The army’s recent behaviour in the face of public demonstrations is revealing. When a large mob of well-equipped “Bareilvis” took over control of parts of Islamabad, the government asked the army to intervene. Army Chief General Bajwa instead asked the Prime Minister to avoid use of force. The crisis ended with an army Major General paying the demonstrators to disperse. The relatively peaceful “Bareilvis” have joined Pakistani “Deobandis”, many of who have been long-term allies of the ISI, in resorting to coercion and violence.
Even the army in Pakistan looks like a house divided. There is no love lost between General Bajwa and his predecessor General Raheel Shareef, who is now a Saudi protégé commanding a Riyadh-based “Islamic” army. To balance his predecessor’s pro-Saudi inclinations, Bajwa paid a visit to Iran, to pledge friendship to the Iranians.
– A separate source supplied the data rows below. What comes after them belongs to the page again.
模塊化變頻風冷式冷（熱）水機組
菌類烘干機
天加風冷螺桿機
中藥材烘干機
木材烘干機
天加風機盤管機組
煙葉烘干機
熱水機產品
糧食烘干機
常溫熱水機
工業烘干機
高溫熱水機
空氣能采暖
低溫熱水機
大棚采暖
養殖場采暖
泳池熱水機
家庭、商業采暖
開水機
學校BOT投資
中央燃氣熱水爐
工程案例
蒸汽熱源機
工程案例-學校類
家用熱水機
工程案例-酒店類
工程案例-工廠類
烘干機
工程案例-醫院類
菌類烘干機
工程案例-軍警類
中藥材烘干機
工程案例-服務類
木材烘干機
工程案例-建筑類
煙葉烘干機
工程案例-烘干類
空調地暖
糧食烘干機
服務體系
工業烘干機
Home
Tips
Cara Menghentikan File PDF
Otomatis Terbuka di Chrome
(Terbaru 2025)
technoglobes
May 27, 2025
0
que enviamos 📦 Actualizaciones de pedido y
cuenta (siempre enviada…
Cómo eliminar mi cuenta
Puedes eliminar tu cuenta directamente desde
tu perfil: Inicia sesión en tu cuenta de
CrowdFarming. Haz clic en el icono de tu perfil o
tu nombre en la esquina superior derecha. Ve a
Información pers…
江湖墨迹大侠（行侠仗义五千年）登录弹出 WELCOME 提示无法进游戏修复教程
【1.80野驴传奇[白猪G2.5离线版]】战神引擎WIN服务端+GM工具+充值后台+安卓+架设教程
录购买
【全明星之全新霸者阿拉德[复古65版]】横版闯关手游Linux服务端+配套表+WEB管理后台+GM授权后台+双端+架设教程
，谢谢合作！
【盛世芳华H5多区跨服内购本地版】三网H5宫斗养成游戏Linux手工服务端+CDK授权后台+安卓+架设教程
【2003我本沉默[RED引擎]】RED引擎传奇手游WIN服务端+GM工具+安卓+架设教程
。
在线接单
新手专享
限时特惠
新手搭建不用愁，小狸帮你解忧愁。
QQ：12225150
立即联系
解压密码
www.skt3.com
Raheel Shareef retaliated by getting the Saudis to invite the chairman of Pakistan’s Joint Chiefs of Staff Committee, General Zubair Mehmood Hayat, to Riyadh, to meet Crown Prince Mohammed bin Salman.
General Hayat heads Pakistan’s Nuclear Command Authority and is obviously sulking that he was overlooked for appointment as Army Chief by the appointment of Bajwa, who is junior to him. In these circumstances, it remains to be seen how Bajwa handles the Kulbhushan Jadhav case. With general elections scheduled later this year, Pakistan is going to continue living through tumultuous times.